Task directions: Word for word, transcribe the data below from the line with "равления и поддержки" to the line with "обходимую стабилизацию для", keeping both of those lines.
++++ Source information ++++
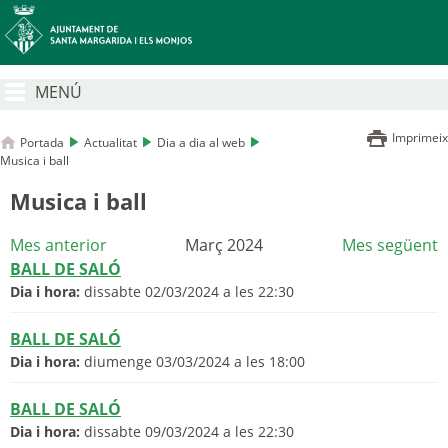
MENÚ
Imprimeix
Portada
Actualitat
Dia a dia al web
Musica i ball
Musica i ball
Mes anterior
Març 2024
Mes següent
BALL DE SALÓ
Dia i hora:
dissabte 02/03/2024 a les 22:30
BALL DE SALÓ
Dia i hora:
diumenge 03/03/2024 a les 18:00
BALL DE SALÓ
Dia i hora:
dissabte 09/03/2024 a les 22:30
++++
++++ Source information ++++
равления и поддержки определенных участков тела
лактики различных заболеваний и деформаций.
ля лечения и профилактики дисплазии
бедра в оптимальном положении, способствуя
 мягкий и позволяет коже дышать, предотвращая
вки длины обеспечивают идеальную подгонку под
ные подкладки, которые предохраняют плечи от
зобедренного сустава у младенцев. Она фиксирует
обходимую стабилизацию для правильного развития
++++
Exercise response:
равления и поддержки определенных участков тела
лактики различных заболеваний и деформаций.
ля лечения и профилактики дисплазии
бедра в оптимальном положении, способствуя
 мягкий и позволяет коже дышать, предотвращая
вки длины обеспечивают идеальную подгонку под
ные подкладки, которые предохраняют плечи от
зобедренного сустава у младенцев. Она фиксирует
обходимую стабилизацию для правильного развития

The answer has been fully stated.